Records supplied Block Start

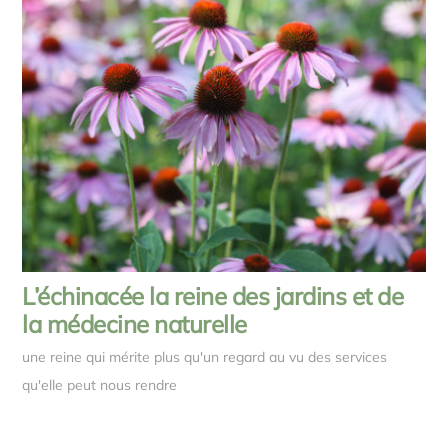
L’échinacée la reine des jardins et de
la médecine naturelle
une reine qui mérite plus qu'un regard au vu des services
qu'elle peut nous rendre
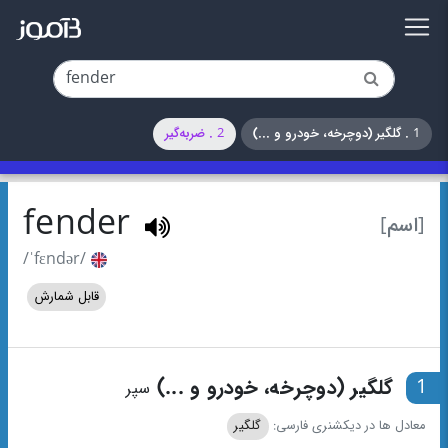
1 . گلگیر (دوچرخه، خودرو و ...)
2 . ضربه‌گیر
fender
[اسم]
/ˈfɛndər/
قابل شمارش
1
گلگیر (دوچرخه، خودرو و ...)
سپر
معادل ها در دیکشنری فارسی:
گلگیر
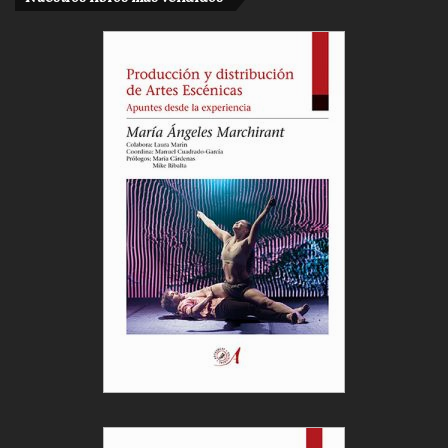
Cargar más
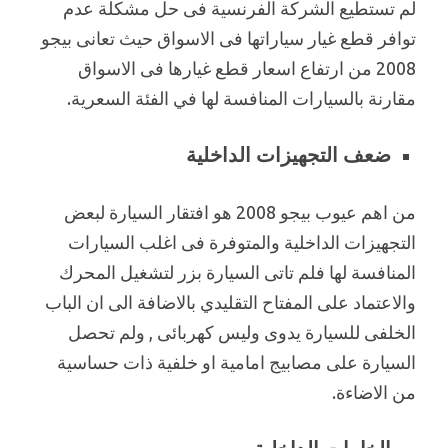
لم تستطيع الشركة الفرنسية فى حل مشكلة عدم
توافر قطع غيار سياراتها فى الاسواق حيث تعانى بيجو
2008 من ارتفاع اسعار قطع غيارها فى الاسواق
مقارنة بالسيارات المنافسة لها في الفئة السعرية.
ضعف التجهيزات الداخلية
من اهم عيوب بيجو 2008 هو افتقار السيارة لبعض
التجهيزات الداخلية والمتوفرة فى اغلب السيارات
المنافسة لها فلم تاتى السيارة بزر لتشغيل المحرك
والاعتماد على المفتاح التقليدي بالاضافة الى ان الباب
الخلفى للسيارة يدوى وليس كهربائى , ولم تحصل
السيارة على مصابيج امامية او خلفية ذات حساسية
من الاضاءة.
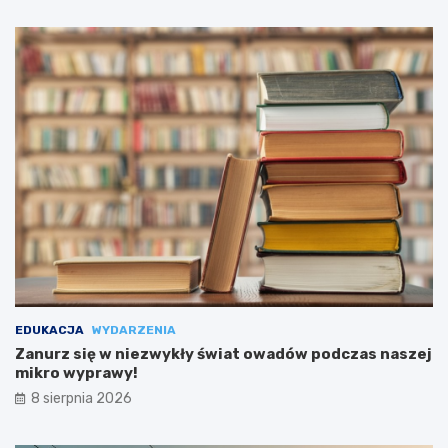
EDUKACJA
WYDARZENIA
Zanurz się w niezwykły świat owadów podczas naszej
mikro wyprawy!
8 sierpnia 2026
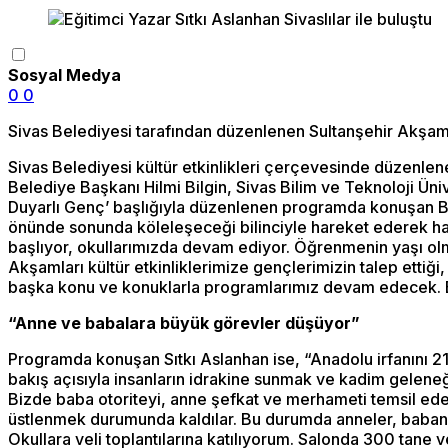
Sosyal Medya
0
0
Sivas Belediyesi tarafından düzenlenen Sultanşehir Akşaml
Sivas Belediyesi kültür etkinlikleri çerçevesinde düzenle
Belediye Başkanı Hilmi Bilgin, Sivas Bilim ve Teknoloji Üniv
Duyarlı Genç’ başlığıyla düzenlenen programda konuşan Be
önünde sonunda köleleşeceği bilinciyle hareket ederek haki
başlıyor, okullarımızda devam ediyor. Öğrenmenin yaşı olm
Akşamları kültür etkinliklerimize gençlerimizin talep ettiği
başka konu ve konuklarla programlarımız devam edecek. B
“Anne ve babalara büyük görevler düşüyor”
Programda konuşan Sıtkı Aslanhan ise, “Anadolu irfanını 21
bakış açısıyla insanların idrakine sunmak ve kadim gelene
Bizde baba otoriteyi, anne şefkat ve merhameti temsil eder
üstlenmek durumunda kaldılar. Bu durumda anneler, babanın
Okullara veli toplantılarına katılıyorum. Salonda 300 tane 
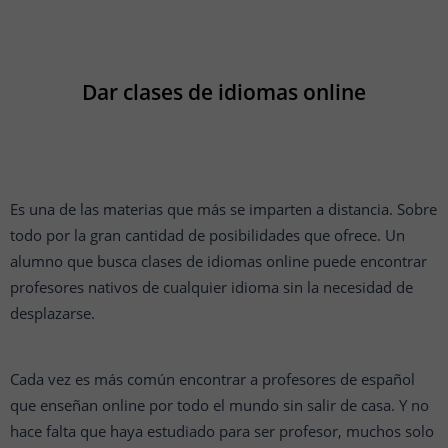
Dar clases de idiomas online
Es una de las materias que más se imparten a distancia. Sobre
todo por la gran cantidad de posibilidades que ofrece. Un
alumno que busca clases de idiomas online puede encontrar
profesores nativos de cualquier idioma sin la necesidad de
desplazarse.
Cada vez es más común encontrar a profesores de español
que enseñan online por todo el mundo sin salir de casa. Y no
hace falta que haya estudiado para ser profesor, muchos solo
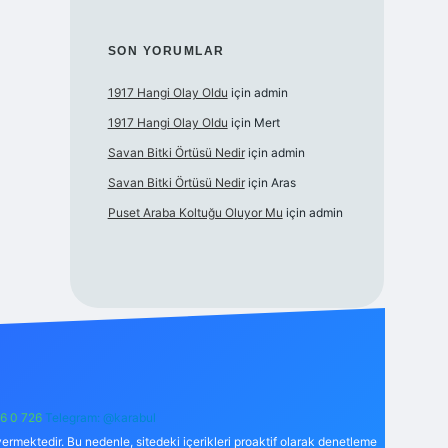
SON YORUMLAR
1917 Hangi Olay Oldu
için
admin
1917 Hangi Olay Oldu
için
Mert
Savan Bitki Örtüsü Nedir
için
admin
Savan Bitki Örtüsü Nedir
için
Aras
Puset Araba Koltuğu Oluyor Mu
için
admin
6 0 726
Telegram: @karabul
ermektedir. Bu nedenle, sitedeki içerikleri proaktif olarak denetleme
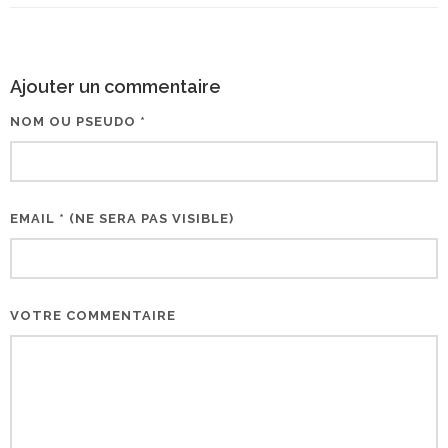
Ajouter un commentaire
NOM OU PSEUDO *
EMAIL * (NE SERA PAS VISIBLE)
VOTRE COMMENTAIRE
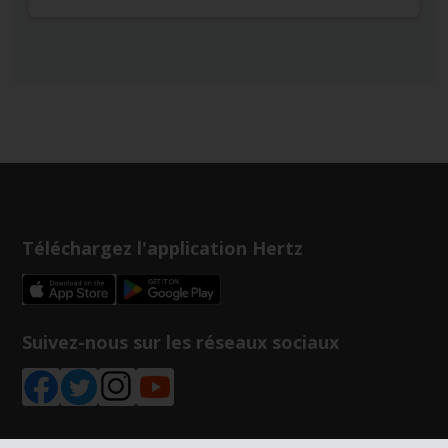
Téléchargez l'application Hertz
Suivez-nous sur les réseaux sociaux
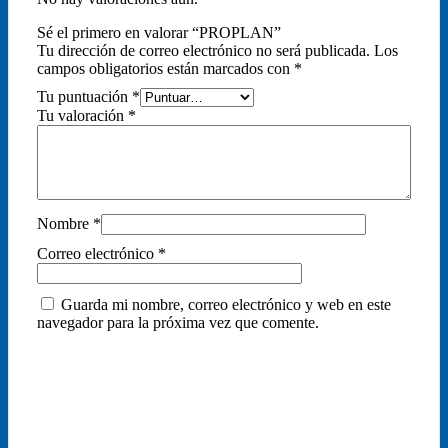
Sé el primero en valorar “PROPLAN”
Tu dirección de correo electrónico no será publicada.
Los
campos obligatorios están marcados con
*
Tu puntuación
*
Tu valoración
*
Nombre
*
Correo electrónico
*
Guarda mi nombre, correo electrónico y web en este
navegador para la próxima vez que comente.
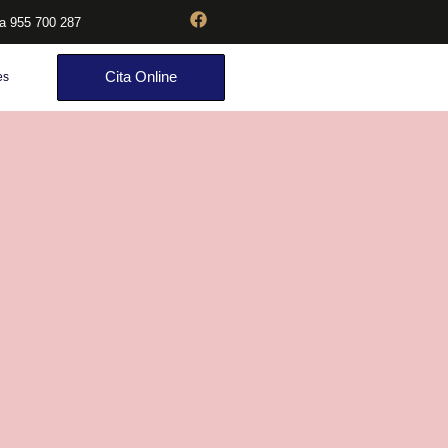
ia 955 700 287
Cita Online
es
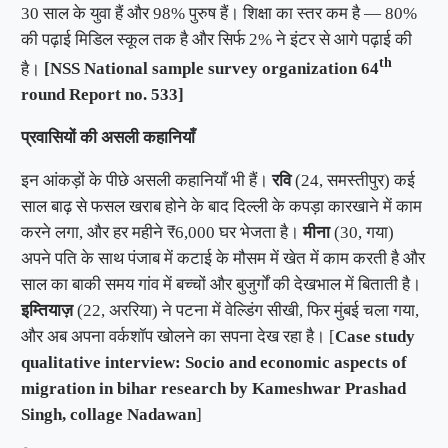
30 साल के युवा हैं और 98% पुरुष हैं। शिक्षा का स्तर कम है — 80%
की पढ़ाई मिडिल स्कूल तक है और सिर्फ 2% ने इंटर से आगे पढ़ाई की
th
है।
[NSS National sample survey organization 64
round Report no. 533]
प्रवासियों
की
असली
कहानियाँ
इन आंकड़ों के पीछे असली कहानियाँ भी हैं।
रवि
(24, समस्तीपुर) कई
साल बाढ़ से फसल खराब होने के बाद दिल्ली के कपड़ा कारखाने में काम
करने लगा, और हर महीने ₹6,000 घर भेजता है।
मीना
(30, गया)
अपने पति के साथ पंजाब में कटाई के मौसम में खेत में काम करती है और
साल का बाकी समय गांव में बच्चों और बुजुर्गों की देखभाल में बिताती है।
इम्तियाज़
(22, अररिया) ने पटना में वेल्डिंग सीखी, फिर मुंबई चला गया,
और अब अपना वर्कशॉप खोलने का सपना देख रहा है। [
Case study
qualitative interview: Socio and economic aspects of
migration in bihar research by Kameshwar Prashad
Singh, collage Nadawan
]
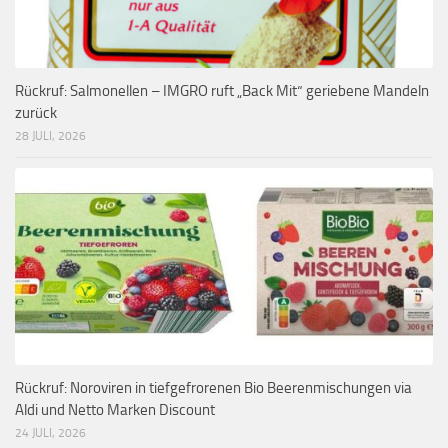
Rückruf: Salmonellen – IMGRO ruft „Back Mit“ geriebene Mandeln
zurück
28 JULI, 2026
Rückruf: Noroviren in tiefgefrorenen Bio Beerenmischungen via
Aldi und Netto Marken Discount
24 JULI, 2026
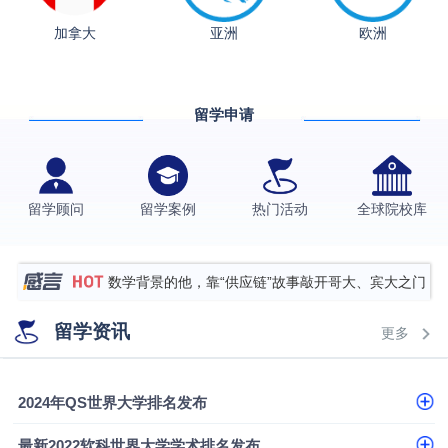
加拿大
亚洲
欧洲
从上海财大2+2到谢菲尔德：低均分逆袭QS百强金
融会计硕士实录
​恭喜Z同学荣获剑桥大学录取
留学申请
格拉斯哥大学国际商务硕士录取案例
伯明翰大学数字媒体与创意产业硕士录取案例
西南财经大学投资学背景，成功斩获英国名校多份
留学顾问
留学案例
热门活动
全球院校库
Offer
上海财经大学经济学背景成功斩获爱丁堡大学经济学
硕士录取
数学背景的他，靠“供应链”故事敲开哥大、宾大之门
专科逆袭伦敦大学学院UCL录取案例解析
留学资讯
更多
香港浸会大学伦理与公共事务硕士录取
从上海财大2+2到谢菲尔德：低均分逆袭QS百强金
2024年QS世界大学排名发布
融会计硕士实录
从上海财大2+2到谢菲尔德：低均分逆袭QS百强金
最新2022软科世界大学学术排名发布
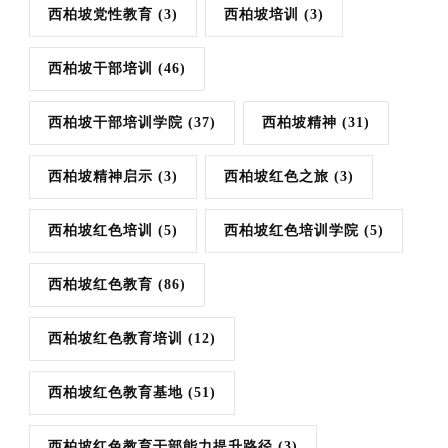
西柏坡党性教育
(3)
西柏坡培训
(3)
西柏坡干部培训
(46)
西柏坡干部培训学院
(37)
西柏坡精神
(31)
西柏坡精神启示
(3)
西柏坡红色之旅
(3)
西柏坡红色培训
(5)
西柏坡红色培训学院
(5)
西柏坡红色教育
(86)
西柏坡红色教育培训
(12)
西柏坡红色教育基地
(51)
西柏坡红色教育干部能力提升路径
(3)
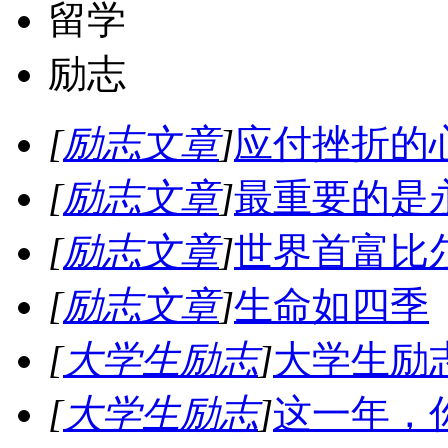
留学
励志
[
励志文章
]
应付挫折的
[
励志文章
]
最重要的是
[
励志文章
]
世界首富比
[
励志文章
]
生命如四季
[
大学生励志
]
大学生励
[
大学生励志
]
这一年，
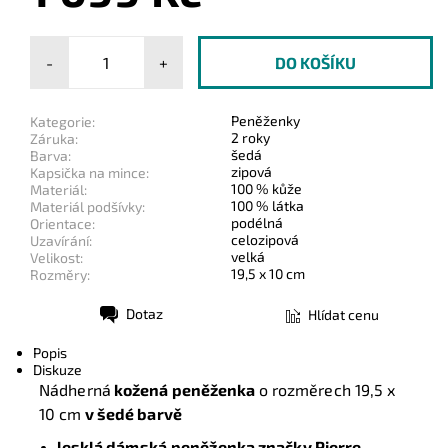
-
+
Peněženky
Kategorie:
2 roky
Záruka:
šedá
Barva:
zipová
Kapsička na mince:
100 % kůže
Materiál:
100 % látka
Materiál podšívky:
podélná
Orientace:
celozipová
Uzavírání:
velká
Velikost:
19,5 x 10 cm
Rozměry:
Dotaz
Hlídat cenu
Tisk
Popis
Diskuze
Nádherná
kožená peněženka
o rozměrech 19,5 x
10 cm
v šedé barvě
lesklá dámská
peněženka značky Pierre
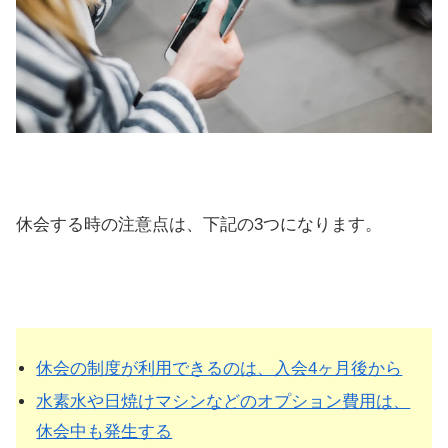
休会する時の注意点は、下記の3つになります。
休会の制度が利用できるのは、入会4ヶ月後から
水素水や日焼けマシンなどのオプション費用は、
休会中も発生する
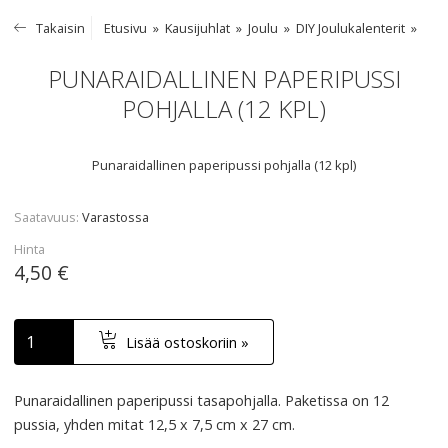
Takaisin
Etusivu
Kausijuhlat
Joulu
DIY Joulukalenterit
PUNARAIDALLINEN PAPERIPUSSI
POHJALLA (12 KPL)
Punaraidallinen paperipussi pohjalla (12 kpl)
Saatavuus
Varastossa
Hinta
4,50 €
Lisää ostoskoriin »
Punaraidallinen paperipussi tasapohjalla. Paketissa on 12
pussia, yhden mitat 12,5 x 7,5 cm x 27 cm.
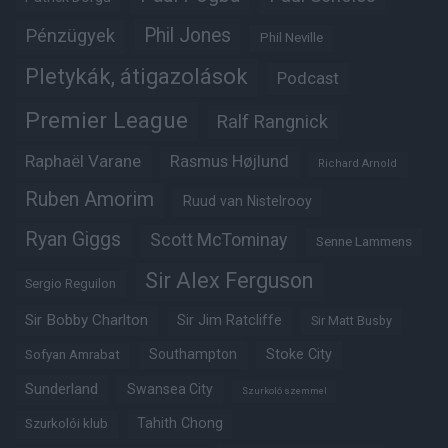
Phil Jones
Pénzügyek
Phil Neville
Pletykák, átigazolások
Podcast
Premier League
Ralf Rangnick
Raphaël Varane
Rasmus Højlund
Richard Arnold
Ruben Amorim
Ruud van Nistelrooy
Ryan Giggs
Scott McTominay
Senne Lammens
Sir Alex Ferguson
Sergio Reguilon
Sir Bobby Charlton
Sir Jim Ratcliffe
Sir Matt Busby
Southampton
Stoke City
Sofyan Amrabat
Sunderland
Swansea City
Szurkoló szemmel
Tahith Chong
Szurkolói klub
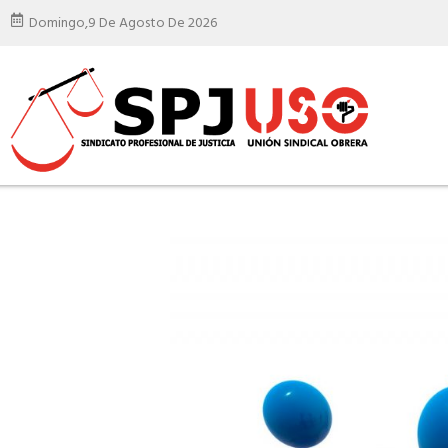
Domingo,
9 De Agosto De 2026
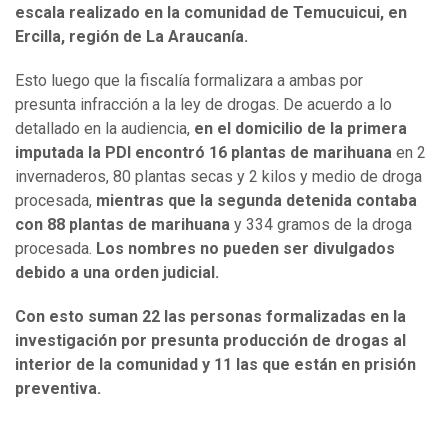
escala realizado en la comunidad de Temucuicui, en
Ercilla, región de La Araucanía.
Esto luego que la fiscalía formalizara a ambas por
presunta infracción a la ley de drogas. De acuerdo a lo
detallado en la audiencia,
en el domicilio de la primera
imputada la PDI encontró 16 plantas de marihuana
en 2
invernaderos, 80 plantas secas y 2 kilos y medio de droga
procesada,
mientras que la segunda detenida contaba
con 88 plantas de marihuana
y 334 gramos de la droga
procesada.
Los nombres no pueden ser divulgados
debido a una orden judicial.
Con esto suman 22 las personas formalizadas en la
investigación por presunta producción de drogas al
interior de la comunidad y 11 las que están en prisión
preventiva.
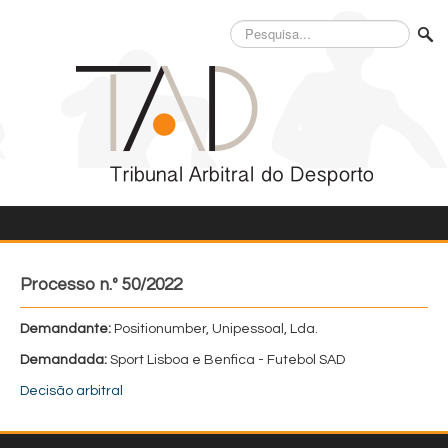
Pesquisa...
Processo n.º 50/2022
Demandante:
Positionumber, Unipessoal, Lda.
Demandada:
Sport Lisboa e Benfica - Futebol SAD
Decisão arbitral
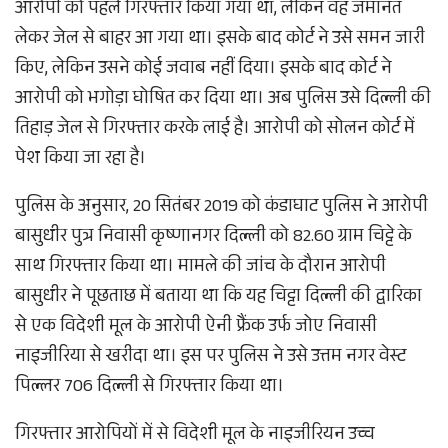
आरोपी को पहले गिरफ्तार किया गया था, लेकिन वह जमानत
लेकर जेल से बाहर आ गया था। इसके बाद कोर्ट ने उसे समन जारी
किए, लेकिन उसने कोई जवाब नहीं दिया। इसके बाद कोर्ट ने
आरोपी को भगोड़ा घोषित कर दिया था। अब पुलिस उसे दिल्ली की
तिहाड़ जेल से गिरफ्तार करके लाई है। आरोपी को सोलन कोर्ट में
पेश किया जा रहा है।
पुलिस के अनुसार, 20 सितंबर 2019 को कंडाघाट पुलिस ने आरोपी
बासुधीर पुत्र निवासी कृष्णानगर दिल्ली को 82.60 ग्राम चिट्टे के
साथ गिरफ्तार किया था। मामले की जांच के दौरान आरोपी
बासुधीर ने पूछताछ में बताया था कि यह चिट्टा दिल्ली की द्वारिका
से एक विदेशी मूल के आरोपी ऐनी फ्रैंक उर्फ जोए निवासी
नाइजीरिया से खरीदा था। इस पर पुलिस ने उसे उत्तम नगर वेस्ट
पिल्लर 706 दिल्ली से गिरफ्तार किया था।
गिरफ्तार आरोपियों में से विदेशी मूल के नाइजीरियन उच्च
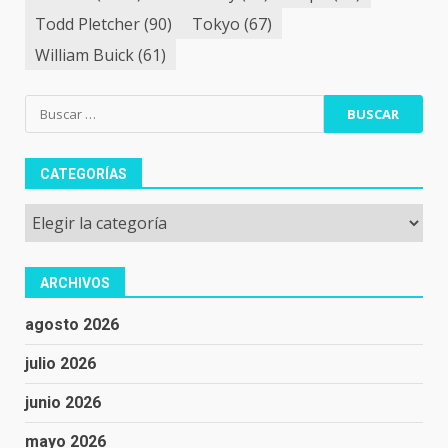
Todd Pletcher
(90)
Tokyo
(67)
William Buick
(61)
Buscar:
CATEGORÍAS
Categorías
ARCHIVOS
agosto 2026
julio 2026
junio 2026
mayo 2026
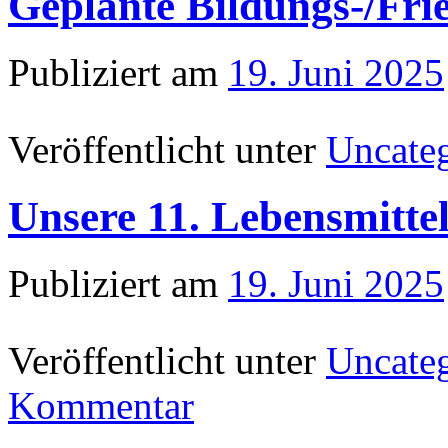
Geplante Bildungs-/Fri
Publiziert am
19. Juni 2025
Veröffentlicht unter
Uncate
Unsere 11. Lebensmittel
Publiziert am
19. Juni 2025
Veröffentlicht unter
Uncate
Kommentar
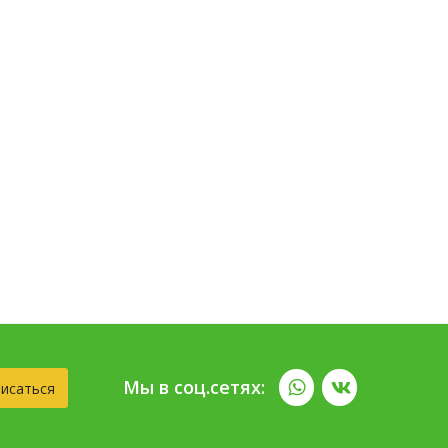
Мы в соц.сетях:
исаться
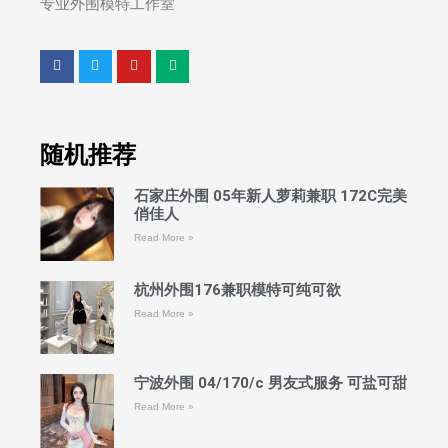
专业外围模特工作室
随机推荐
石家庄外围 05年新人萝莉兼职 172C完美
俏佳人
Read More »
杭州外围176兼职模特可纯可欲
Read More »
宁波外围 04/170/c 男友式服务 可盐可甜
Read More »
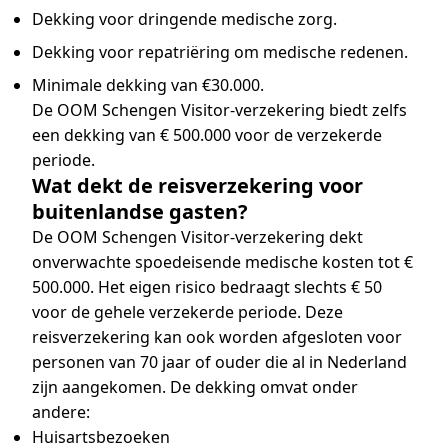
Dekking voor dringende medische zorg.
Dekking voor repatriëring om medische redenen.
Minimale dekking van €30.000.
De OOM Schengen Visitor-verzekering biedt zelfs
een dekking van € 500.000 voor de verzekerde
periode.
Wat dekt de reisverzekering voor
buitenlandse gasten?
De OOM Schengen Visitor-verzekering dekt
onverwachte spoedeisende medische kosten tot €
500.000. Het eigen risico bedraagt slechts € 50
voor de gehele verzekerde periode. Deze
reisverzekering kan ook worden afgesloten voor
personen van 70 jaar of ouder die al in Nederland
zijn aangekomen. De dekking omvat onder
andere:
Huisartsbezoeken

Records supplied Block End

§ Your instructions: Output exactly the lines above that lie between the line with "en el domicilio de la primera" and the line with "पेश किया जा रहा है।", those two lines included, and no pictures.

§ Finished task:
en el domicilio de la primera
imputada la PDI encontró 16 plantas de marihuana
en 2
invernaderos, 80 plantas secas y 2 kilos y medio de droga
procesada,
mientras que la segunda detenida contaba
con 88 plantas de marihuana
y 334 gramos de la droga
procesada.
Los nombres no pueden ser divulgados
debido a una orden judicial.
Con esto suman 22 las personas formalizadas en la
investigación por presunta producción de drogas al
interior de la comunidad y 11 las que están en prisión
preventiva.
Pesquisa...
Processo n.º 50/2022
Demandante:
Positionumber, Unipessoal, Lda.
Demandada:
Sport Lisboa e Benfica - Futebol SAD
Decisão arbitral
आरोपी को पहले गिरफ्तार किया गया था, लेकिन वह जमानत
लेकर जेल से बाहर आ गया था। इसके बाद कोर्ट ने उसे समन जारी
किए, लेकिन उसने कोई जवाब नहीं दिया। इसके बाद कोर्ट ने
आरोपी को भगोड़ा घोषित कर दिया था। अब पुलिस उसे दिल्ली की
तिहाड़ जेल से गिरफ्तार करके लाई है। आरोपी को सोलन कोर्ट में
पेश किया जा रहा है।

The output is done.